Our thought for how to address this is something more like what Borg does, where each pod has a priority, and the scheduler processes pods in priority order.

Within a single priority, you can do round-robin (or any other kind of fairness approach) among the pending pods with that priority.

The benefit of the approach I've described above is that it doesn't require any new knobs on the scheduler or pods (other than priority, which we need for preemption anyway).

So, we should add Priority and Deadline to PodSpec, then scheduler will always schedule the pod with highest priority first unless a pod with lower priority has expired. If we implement in this way, scheduler will only support Priority scheduling and Deadline scheduling, the current FIFO feature is removed. My intuition is that there are always multiple types of workload running in the same cluster and they need to be scheduled in different ways(FIFO, RR, Highest Priority First, Deadline).

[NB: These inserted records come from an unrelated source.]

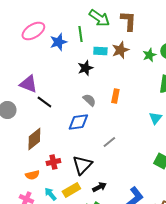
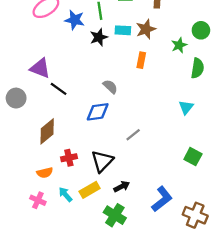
blue star: (58, 42) -> (75, 20), turned 30
green star: (149, 55) -> (179, 45), moved
black star: (85, 68) -> (99, 37), moved
orange rectangle: (115, 96) -> (141, 60), moved

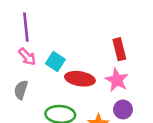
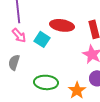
red ellipse: (80, 79) -> (62, 25), moved

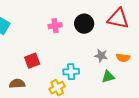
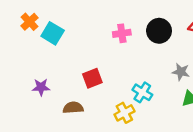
cyan cross: (71, 72) -> (142, 92), turned 35

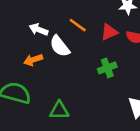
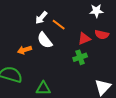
white arrow: (39, 30) -> (41, 18), moved, turned -72
red triangle: (109, 32) -> (84, 39), moved

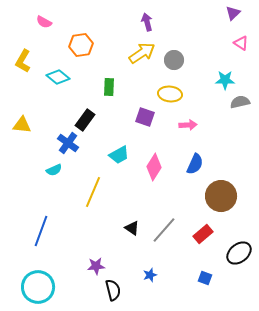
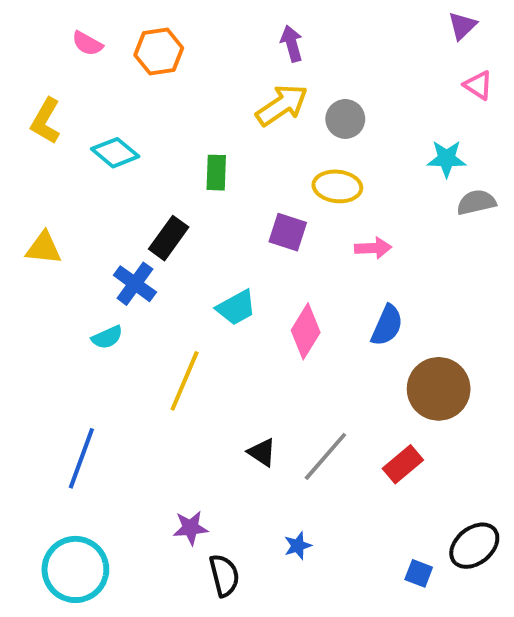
orange hexagon: (81, 45) -> (159, 51), moved
black ellipse: (239, 253) -> (474, 546), moved
blue square: (205, 278) -> (419, 573), moved

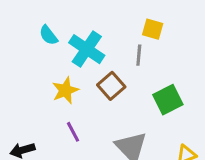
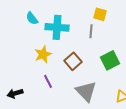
cyan cross: (87, 49) -> (57, 27), turned -30
brown square: (111, 86) -> (73, 61), moved

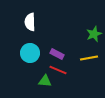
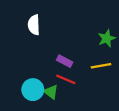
cyan circle: (30, 53) -> (33, 90), moved
green triangle: (45, 81) -> (51, 92), turned 32

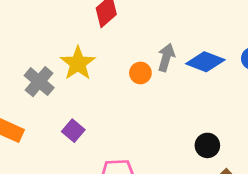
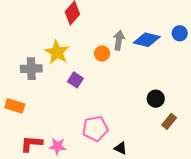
gray cross: (39, 82) -> (31, 69), turned -35
purple square: (73, 131) -> (75, 80), moved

FIFO and RR feature may be very useful in some usage scenario, for example:

  1. User may want ensure scheduling fair between namespaces, so they want scheduler work like: cyclic between different namespace queue first, and the highest priority pod or expired pod in the selected namespace will be scheduled first.
  2. User may want the first created pod been scheduled first.
  3. User may want the pod with highest priority been scheduled first.

And since we support multi-scheduler in the near future, people could deploy multi schedulers with different config to meets their different scheduling requirements.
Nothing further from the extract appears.